Islam has no fundamental First Amendment claims, for the simple reason that it was not written to protect the religion of Islam. Islam is entitled only to the religious liberty we extend to it out of courtesy. While there certainly ought to be a presumption of religious liberty for non-Christian religious traditions in America, the Founders were not writing a suicide pact when they wrote the First Amendment.

Isn’t it interesting how people claim that the Constitution is not a “suicide pact” when they want to refuse to acknowledge something clearly guaranteed in it, but dollars to donuts are the same ones who will be thrusting said document into the air and yelling at the top of their lungs should someone come along who says the same thing about something they actually value?  

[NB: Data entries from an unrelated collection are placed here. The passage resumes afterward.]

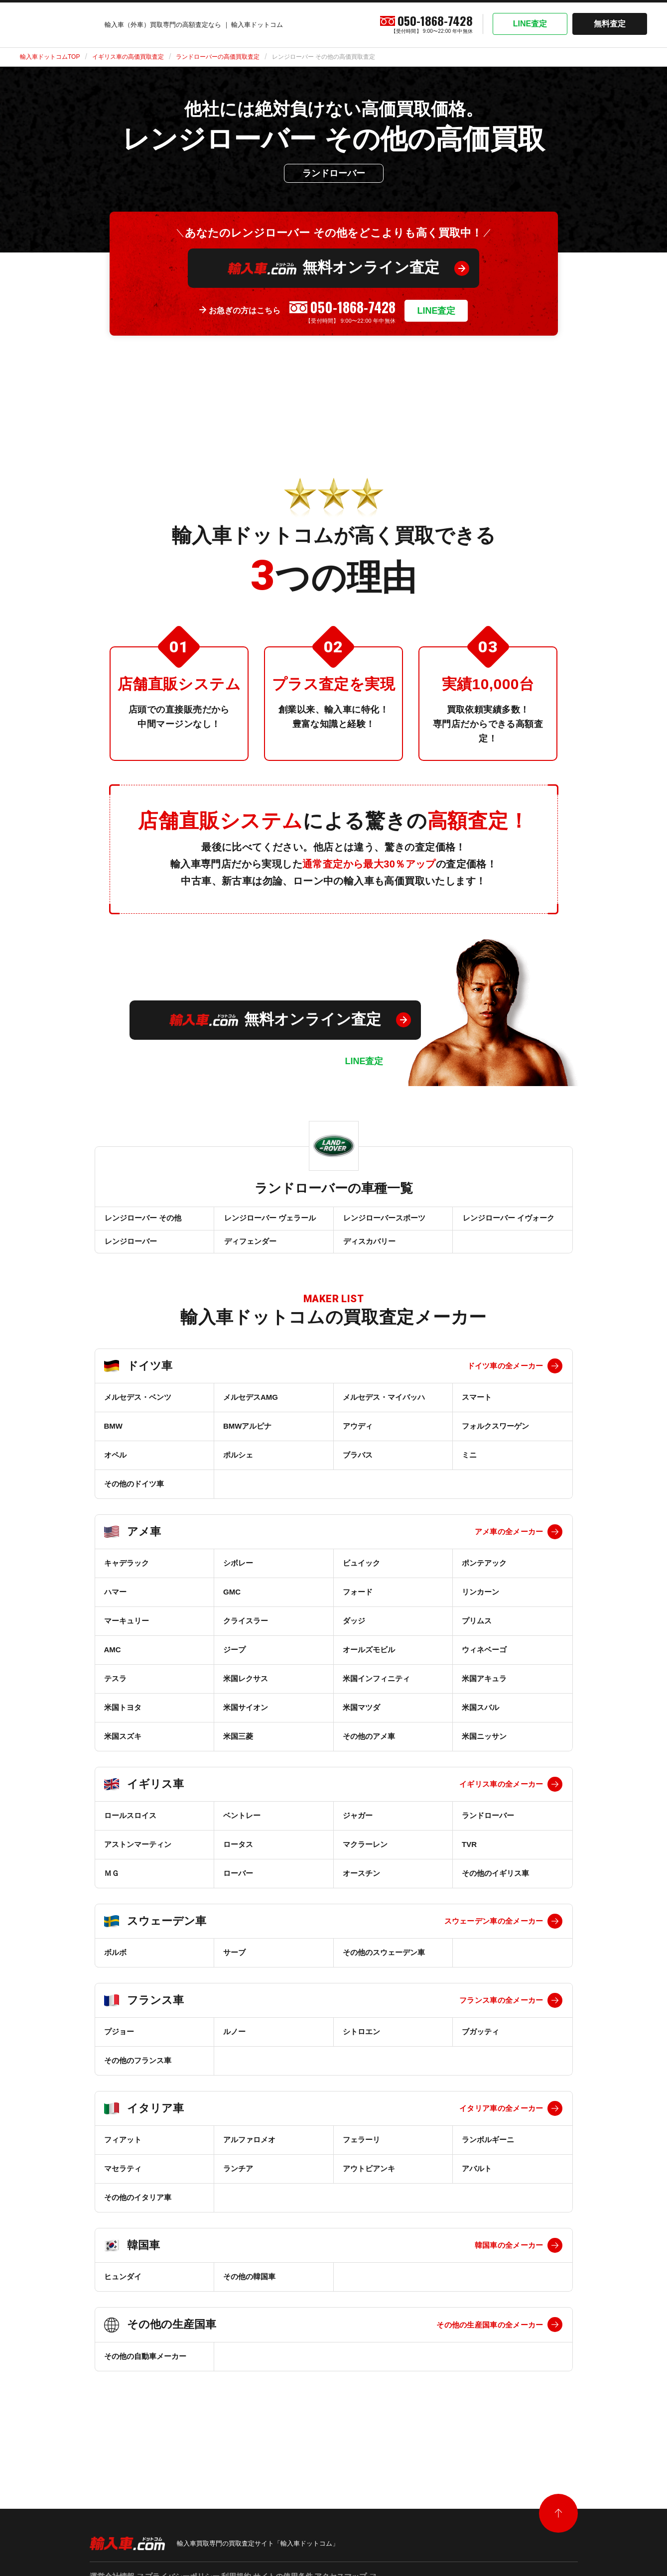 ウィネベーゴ (484, 1661)
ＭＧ (111, 1884)
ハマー (115, 1603)
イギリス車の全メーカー (501, 1795)
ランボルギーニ (488, 2151)
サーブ (234, 1964)
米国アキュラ (484, 1690)
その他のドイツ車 (134, 1495)
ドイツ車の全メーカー (505, 1377)
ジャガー (358, 1827)
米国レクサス (245, 1690)
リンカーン (480, 1603)
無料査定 (610, 23)
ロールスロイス (130, 1827)
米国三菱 (238, 1747)
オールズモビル (369, 1661)
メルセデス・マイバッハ (384, 1408)
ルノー (234, 2043)
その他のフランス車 (137, 2072)
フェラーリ (361, 2151)
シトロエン (361, 2043)
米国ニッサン (484, 1747)
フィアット (122, 2151)
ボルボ (115, 1964)
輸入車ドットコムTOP (50, 56)
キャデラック (126, 1574)
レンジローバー (130, 1249)
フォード (358, 1603)
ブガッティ (480, 2043)
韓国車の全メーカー (509, 2256)
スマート (477, 1408)
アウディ (358, 1437)
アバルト (477, 2180)
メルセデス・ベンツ (137, 1408)
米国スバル (480, 1719)
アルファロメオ (249, 2151)
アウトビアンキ (369, 2180)
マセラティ (122, 2180)
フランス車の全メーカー (501, 2011)
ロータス (238, 1855)
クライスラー (245, 1632)
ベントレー (242, 1827)
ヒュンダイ (122, 2288)
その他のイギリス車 (495, 1884)
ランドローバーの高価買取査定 (218, 56)
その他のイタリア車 (137, 2209)
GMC (232, 1603)
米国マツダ (361, 1719)
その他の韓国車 (249, 2288)
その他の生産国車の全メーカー (489, 2336)
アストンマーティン (137, 1855)
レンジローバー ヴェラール (269, 1221)
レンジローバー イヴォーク (507, 1221)
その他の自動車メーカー (145, 2367)
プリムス (477, 1632)
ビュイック (361, 1574)
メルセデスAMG (250, 1408)
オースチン (361, 1884)
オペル (115, 1466)
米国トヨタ (122, 1719)
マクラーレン (365, 1855)
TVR (469, 1855)
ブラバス (358, 1466)
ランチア (238, 2180)
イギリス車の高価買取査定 (128, 56)
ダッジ (354, 1632)
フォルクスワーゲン (495, 1437)
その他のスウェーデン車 (384, 1964)
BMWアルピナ (247, 1437)
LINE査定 (530, 23)
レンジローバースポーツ (384, 1221)
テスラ (115, 1690)
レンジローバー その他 (142, 1221)
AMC (112, 1661)
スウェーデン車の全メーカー (493, 1932)
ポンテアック (484, 1574)
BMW (113, 1437)
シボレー (238, 1574)
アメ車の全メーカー (509, 1543)
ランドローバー (488, 1827)
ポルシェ (238, 1466)
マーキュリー (126, 1632)
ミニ (469, 1466)
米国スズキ (122, 1747)
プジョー (119, 2043)
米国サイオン (245, 1719)
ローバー (238, 1884)
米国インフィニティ (376, 1690)
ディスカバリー (369, 1249)
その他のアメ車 (369, 1747)
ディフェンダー (249, 1249)
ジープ (234, 1661)
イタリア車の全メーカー (501, 2119)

The First Amendment, last I checked, singles out no particular religion when it acknowledges both our freedom to religious expression and restrains the government from foisting its own expressions upon us.  Nor is it accurate to say that the founders had no intention of protecting freedom of religious expression for Muslims:

In his seminal Letter on Toleration (1689), John Locke insisted that Muslims and all others who believed in God be tolerated in England. Campaigning for religious freedom in Virginia, Jefferson followed Locke, his idol, in demanding recognition of the religious rights of the “Mahamdan,” the Jew and the “pagan.” Supporting Jefferson was his old ally, Richard Henry Lee, who had made a motion in Congress on June 7, 1776, that the American colonies declare independence. “True freedom,” Lee asserted, “embraces the Mahomitan and the Gentoo (Hindu) as well as the Christian religion.” In his autobiography, Jefferson recounted with satisfaction that in the struggle to pass his landmark Bill for Establishing Religious Freedom (1786), the Virginia legislature “rejected by a great majority” an effort to limit the bill’s scope “in proof that they meant to comprehend, within the mantle of its protection, the Jew and the Gentile, the Christian and Mahometan.”

And the atheist? Well, that’s another story. But it’s absurd on its face to claim that the right to religious expression exists for Christians alone. If it did, then the word “freedom” would hardly describe it.